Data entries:
================

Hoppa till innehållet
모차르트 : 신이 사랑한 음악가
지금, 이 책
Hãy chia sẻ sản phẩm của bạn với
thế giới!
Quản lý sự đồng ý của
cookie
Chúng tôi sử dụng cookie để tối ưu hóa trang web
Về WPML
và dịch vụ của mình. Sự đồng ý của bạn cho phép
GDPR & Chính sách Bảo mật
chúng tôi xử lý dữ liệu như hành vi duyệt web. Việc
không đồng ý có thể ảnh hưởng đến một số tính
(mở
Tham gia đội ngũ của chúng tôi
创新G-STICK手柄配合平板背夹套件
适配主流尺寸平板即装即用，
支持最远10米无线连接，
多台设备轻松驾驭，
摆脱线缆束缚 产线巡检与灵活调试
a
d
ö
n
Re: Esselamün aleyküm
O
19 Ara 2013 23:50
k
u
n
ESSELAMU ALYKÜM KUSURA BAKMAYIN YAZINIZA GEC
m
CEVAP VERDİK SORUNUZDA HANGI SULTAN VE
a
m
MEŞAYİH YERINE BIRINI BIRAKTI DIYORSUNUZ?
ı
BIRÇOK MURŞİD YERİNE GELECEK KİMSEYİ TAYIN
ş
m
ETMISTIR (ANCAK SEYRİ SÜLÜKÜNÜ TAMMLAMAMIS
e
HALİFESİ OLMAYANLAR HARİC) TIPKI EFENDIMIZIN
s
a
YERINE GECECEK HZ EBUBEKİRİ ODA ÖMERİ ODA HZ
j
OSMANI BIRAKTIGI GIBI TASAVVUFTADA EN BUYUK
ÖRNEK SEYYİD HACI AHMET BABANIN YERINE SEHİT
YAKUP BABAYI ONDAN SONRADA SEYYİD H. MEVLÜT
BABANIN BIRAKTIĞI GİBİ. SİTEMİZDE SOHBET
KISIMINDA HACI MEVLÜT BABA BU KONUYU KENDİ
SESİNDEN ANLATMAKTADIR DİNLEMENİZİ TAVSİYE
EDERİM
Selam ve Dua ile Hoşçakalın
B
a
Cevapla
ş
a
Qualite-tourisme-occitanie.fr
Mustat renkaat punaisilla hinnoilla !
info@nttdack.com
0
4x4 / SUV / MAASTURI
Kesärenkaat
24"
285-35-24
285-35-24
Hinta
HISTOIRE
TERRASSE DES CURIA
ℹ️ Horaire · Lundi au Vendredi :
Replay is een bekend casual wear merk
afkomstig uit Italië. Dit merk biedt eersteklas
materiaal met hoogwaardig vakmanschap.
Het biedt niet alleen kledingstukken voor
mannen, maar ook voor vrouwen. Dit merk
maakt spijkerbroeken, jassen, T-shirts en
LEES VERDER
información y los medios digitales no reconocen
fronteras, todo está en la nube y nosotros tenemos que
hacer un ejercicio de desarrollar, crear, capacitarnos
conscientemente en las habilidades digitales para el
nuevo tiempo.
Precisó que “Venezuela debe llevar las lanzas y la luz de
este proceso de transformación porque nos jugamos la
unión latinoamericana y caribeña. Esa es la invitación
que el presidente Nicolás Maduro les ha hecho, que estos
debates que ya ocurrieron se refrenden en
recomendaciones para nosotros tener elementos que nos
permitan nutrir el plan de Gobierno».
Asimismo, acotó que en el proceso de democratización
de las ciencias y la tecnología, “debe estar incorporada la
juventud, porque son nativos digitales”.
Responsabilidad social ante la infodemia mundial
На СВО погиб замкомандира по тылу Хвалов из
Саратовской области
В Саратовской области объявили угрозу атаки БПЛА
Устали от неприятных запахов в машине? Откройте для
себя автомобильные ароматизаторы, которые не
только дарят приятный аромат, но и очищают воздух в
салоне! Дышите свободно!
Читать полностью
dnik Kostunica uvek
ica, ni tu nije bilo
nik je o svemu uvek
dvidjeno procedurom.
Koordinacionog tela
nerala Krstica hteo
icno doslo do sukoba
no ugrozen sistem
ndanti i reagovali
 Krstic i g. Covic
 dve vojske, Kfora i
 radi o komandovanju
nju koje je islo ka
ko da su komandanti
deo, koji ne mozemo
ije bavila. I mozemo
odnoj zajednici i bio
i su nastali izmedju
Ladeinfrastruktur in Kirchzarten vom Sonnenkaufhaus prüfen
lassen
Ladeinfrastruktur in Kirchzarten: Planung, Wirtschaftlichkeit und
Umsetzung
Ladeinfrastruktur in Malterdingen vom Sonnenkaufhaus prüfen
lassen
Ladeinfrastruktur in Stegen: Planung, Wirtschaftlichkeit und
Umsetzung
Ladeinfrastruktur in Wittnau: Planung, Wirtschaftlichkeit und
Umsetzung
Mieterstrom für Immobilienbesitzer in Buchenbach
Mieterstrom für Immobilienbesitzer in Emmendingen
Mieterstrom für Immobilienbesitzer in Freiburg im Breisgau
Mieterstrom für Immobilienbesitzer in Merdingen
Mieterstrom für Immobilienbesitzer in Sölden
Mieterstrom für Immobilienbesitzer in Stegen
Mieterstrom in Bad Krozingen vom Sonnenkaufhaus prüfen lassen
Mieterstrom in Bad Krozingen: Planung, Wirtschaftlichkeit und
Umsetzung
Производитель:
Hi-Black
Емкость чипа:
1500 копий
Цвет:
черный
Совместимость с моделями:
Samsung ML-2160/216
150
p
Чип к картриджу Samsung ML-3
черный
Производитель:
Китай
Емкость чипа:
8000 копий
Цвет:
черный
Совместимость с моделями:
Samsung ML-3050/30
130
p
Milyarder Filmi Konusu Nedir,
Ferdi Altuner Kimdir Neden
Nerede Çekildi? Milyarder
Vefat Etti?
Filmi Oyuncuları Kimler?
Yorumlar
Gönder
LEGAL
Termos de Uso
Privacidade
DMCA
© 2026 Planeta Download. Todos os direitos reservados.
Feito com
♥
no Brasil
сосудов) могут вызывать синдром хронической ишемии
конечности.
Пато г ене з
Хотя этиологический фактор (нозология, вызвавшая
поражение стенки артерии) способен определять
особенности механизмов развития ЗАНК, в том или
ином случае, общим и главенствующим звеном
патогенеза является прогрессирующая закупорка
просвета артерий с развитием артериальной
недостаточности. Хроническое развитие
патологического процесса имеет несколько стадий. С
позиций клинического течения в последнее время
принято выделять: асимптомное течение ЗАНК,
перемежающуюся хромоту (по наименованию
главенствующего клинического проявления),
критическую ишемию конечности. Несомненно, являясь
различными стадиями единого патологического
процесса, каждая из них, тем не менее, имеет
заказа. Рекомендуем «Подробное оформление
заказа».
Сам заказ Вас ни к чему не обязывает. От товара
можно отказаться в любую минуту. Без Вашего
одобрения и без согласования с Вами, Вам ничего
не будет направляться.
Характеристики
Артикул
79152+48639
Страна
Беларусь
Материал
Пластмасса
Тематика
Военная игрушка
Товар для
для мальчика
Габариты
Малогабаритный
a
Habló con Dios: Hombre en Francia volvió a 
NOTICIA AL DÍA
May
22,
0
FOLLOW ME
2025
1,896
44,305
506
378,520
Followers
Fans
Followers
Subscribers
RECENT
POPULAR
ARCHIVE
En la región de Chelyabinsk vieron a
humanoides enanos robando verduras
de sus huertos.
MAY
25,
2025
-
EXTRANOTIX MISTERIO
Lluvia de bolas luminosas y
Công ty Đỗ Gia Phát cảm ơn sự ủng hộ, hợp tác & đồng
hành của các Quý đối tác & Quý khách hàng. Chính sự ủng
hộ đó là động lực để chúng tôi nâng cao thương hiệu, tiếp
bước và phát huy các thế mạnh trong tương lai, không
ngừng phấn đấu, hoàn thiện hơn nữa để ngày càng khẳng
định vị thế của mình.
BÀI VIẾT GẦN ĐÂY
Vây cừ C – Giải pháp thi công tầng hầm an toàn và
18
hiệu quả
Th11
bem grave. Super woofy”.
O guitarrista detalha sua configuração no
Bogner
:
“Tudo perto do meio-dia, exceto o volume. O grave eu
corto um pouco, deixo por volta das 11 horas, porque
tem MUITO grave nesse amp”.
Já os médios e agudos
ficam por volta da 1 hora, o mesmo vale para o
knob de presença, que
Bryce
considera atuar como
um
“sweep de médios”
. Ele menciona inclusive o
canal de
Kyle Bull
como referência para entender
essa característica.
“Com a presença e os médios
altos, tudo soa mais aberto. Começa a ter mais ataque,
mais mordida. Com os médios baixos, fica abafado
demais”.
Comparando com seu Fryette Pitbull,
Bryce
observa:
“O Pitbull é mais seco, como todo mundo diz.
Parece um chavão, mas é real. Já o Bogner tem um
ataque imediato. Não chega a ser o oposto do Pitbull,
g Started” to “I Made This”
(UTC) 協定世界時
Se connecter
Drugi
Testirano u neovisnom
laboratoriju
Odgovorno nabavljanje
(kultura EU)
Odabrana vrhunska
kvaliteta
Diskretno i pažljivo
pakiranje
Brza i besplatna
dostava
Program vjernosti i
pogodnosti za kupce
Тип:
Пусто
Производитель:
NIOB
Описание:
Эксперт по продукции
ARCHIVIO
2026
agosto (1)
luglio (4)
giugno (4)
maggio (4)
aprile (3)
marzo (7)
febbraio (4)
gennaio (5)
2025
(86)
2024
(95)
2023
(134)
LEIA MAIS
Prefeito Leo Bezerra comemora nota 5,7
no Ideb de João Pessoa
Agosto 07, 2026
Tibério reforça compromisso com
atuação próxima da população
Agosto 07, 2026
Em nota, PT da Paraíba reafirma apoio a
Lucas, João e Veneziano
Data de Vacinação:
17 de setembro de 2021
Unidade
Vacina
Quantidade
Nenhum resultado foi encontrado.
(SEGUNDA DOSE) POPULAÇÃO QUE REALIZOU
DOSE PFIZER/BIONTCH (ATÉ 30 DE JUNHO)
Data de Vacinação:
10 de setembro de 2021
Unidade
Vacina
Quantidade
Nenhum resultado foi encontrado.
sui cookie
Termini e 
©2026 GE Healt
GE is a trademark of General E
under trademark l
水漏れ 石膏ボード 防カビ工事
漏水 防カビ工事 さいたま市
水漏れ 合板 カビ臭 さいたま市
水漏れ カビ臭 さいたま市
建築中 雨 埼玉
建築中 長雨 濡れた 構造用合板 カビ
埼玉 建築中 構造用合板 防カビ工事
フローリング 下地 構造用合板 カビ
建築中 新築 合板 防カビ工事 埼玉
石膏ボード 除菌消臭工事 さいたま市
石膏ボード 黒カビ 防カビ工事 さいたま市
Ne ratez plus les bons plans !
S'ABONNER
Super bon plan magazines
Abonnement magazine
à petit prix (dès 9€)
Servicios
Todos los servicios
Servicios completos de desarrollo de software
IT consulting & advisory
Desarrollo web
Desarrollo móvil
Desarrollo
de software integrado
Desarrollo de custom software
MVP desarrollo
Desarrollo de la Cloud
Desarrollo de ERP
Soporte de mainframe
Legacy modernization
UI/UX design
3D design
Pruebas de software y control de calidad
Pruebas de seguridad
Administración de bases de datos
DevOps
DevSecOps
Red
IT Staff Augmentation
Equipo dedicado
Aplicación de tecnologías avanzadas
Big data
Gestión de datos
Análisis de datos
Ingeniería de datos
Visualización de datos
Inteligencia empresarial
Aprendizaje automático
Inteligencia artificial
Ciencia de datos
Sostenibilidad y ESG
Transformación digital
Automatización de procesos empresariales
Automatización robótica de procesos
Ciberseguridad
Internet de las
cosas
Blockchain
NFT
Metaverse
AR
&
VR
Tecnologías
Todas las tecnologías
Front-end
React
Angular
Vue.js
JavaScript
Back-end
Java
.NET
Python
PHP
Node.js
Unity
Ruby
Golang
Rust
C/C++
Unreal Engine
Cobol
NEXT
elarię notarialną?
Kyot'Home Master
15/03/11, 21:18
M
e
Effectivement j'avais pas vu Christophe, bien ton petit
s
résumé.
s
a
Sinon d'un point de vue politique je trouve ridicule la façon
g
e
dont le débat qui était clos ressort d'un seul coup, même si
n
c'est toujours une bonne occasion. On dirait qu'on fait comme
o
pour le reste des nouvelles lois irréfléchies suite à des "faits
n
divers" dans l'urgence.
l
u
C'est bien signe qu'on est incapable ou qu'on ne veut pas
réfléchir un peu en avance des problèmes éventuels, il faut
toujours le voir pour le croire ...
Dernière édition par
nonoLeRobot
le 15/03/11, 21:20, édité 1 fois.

================

YOUR ASSIGNMENT: Return only the part of the records above that opens with the line containing "i su nastali izmedju" and closes with the line containing "особенности механизмов развития", ends included.

TASK OUTPUT:
i su nastali izmedju
Ladeinfrastruktur in Kirchzarten vom Sonnenkaufhaus prüfen
lassen
Ladeinfrastruktur in Kirchzarten: Planung, Wirtschaftlichkeit und
Umsetzung
Ladeinfrastruktur in Malterdingen vom Sonnenkaufhaus prüfen
lassen
Ladeinfrastruktur in Stegen: Planung, Wirtschaftlichkeit und
Umsetzung
Ladeinfrastruktur in Wittnau: Planung, Wirtschaftlichkeit und
Umsetzung
Mieterstrom für Immobilienbesitzer in Buchenbach
Mieterstrom für Immobilienbesitzer in Emmendingen
Mieterstrom für Immobilienbesitzer in Freiburg im Breisgau
Mieterstrom für Immobilienbesitzer in Merdingen
Mieterstrom für Immobilienbesitzer in Sölden
Mieterstrom für Immobilienbesitzer in Stegen
Mieterstrom in Bad Krozingen vom Sonnenkaufhaus prüfen lassen
Mieterstrom in Bad Krozingen: Planung, Wirtschaftlichkeit und
Umsetzung
Производитель:
Hi-Black
Емкость чипа:
1500 копий
Цвет:
черный
Совместимость с моделями:
Samsung ML-2160/216
150
p
Чип к картриджу Samsung ML-3
черный
Производитель:
Китай
Емкость чипа:
8000 копий
Цвет:
черный
Совместимость с моделями:
Samsung ML-3050/30
130
p
Milyarder Filmi Konusu Nedir,
Ferdi Altuner Kimdir Neden
Nerede Çekildi? Milyarder
Vefat Etti?
Filmi Oyuncuları Kimler?
Yorumlar
Gönder
LEGAL
Termos de Uso
Privacidade
DMCA
© 2026 Planeta Download. Todos os direitos reservados.
Feito com
♥
no Brasil
сосудов) могут вызывать синдром хронической ишемии
конечности.
Пато г ене з
Хотя этиологический фактор (нозология, вызвавшая
поражение стенки артерии) способен определять
особенности механизмов развития ЗАНК, в том или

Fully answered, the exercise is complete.